▸ **TASK STATEMENT**
Both the line with "Sismanogleio hastanesi oda" and the line with "yangınından sonra..." in the records below must appear in the output, along with every line between them, exactly and with nothing added.

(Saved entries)
'''
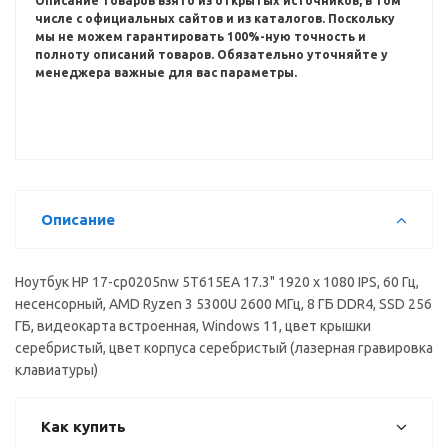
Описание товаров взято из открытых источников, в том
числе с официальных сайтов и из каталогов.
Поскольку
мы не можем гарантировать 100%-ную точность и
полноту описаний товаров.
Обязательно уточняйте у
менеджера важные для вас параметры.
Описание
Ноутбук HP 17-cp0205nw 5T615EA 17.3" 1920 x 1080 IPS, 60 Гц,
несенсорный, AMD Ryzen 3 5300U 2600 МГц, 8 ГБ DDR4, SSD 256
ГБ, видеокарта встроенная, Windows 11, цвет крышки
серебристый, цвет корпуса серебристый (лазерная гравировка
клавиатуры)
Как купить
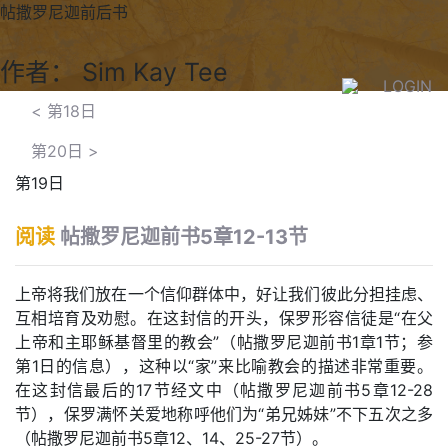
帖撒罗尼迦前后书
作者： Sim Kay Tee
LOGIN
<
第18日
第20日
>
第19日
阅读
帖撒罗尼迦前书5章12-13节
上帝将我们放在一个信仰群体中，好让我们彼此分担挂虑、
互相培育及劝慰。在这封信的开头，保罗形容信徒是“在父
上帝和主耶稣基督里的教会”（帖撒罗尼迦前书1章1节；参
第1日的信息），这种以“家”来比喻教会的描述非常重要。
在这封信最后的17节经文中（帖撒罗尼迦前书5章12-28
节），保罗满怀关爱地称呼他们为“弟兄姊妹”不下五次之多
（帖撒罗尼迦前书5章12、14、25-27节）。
'''
'''
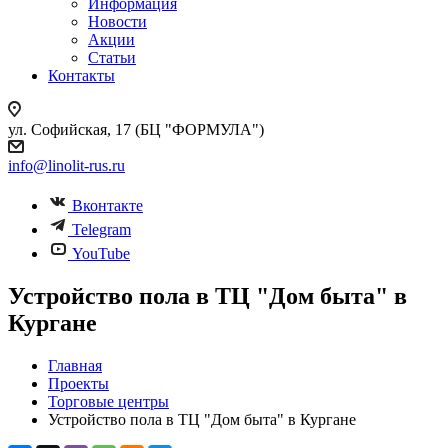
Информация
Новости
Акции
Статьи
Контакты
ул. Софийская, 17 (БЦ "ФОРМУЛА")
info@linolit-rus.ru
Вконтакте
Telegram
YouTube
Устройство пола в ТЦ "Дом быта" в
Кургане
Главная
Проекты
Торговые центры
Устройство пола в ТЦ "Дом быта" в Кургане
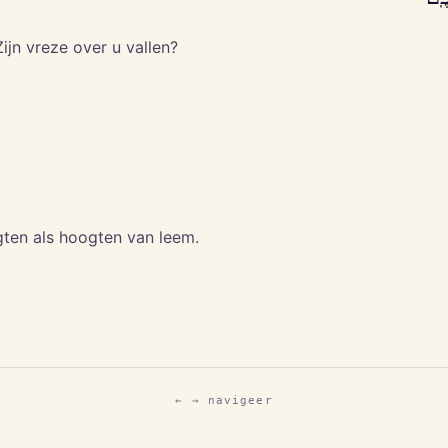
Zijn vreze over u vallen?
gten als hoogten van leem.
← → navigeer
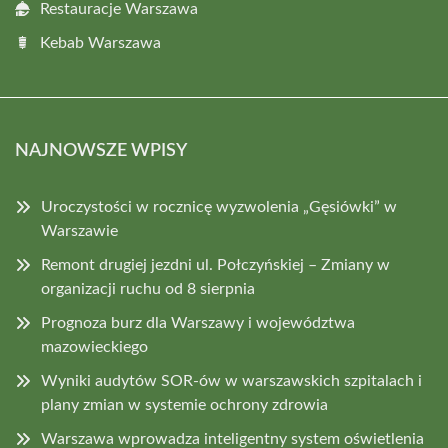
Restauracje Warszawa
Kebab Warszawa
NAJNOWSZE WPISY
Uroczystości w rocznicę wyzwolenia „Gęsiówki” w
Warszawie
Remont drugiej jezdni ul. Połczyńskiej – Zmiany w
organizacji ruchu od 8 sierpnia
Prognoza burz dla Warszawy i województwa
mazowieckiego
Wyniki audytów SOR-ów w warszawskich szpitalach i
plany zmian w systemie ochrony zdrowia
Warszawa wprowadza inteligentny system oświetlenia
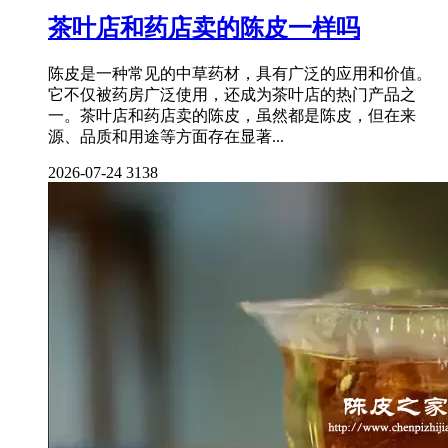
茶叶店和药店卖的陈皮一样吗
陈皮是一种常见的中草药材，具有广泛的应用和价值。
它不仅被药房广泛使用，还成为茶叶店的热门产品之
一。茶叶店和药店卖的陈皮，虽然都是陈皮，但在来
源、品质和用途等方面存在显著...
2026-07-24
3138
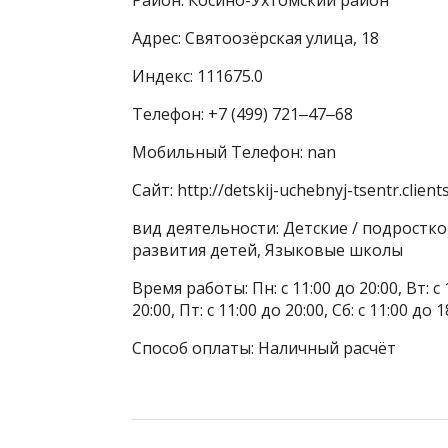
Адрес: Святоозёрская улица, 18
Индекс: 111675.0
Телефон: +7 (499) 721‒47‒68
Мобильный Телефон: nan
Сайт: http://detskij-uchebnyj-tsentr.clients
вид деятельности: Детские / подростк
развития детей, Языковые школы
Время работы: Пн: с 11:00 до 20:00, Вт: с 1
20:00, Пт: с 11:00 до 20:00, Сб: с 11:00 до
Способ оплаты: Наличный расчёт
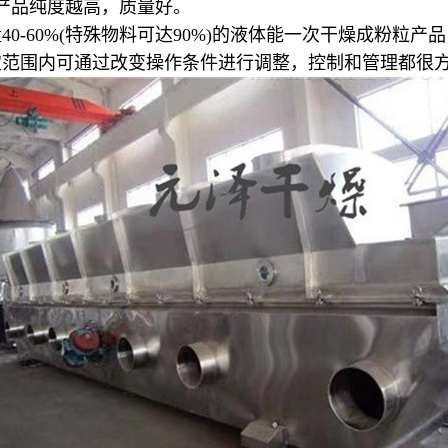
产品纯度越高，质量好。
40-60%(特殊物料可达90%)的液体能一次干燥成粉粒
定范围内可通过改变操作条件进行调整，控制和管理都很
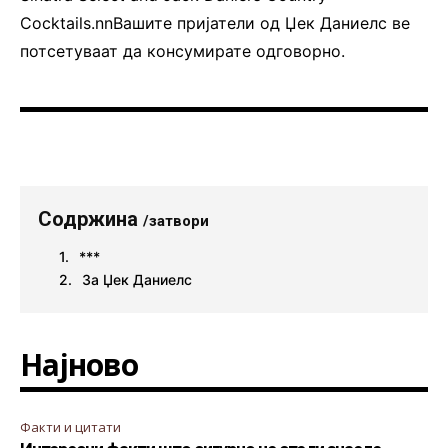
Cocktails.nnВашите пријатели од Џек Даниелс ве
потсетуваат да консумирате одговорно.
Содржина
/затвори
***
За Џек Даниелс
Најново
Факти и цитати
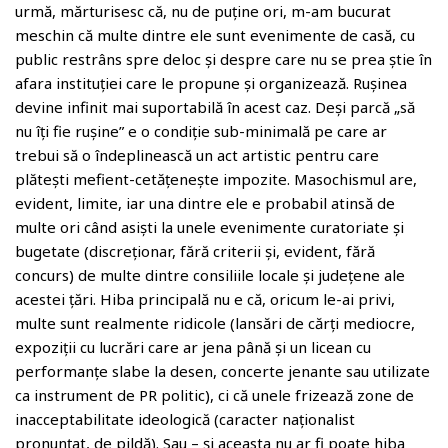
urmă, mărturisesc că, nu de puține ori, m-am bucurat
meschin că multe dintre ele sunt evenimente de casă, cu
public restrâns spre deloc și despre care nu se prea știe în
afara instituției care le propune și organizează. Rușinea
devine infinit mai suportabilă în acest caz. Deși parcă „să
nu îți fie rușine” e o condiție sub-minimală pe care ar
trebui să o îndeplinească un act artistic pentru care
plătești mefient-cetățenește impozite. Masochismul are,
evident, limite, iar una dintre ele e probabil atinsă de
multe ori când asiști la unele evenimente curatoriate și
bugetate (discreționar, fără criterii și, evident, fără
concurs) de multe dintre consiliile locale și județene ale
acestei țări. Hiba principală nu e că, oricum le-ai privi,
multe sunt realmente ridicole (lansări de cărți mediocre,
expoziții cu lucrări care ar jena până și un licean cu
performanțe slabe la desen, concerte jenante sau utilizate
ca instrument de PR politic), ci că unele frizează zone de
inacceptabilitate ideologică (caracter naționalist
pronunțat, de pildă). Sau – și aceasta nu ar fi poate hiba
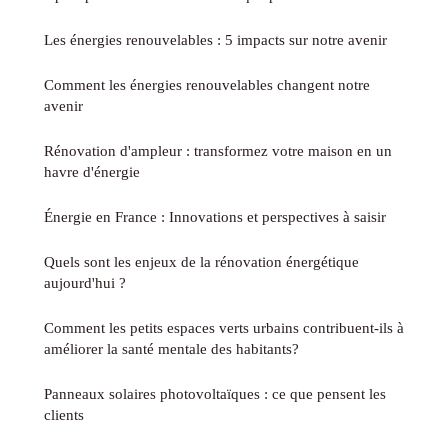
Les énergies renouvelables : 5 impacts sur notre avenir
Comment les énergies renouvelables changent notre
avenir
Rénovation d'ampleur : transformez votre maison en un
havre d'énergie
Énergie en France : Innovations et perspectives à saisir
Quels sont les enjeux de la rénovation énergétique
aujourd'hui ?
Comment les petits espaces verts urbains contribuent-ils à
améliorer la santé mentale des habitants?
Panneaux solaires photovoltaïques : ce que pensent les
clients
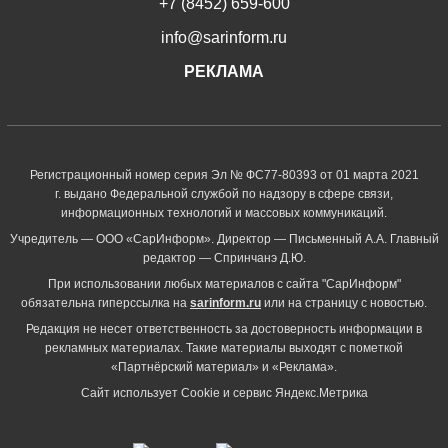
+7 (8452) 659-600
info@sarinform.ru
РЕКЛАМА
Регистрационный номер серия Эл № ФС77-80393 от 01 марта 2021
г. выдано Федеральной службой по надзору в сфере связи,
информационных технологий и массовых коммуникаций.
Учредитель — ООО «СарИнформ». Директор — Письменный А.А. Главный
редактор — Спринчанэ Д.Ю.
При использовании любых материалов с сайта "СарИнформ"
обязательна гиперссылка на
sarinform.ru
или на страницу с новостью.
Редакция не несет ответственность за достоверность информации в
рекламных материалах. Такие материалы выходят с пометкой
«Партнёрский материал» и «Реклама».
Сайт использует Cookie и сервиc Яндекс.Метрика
'''
'''
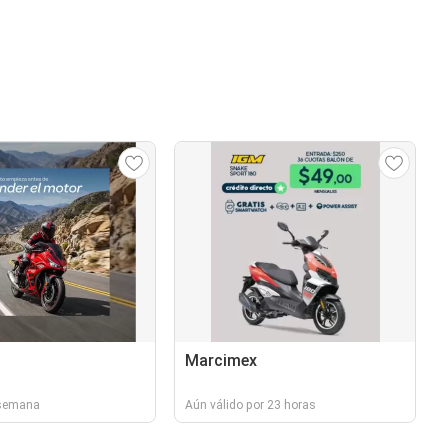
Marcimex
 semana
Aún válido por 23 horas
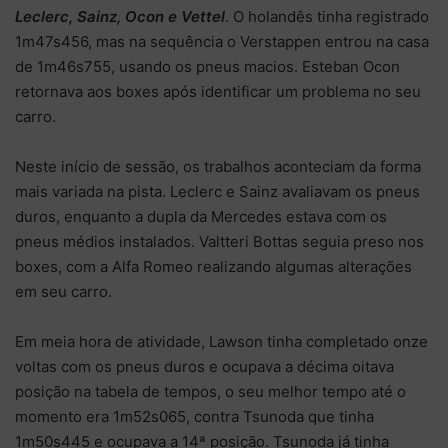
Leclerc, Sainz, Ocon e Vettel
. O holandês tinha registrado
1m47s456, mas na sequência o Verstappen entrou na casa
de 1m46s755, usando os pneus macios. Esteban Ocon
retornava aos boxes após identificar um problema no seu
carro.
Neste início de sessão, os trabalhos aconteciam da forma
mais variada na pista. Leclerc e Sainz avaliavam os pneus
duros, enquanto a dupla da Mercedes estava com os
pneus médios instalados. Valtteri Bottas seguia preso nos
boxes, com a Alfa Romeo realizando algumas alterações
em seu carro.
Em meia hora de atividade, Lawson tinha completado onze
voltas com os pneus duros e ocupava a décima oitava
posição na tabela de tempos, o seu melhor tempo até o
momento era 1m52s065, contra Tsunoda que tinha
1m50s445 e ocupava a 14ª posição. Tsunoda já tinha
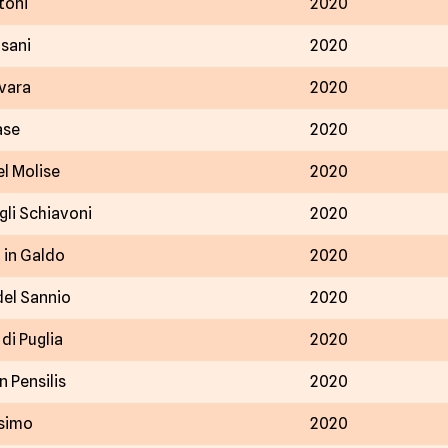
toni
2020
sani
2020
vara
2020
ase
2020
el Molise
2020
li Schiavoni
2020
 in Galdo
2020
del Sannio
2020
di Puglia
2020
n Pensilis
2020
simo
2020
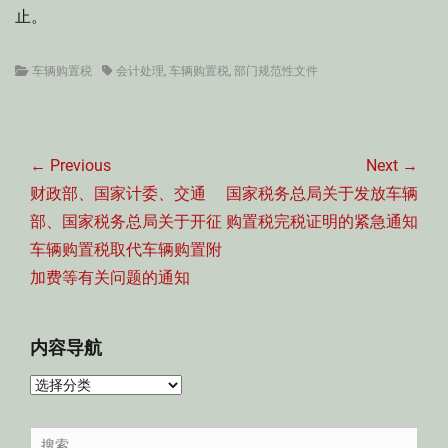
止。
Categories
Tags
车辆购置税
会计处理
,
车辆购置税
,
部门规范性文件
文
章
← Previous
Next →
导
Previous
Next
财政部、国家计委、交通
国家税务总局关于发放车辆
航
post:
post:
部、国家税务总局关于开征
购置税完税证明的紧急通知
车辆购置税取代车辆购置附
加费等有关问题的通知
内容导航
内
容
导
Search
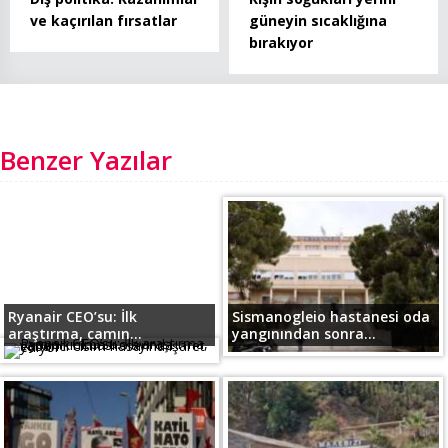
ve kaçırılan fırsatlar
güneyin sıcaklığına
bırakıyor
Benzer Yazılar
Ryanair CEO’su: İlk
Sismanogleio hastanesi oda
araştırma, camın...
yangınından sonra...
'''
▸ **ANSWER TO THE PROBLEM**
Sismanogleio hastanesi oda
araştırma, camın...
yangınından sonra...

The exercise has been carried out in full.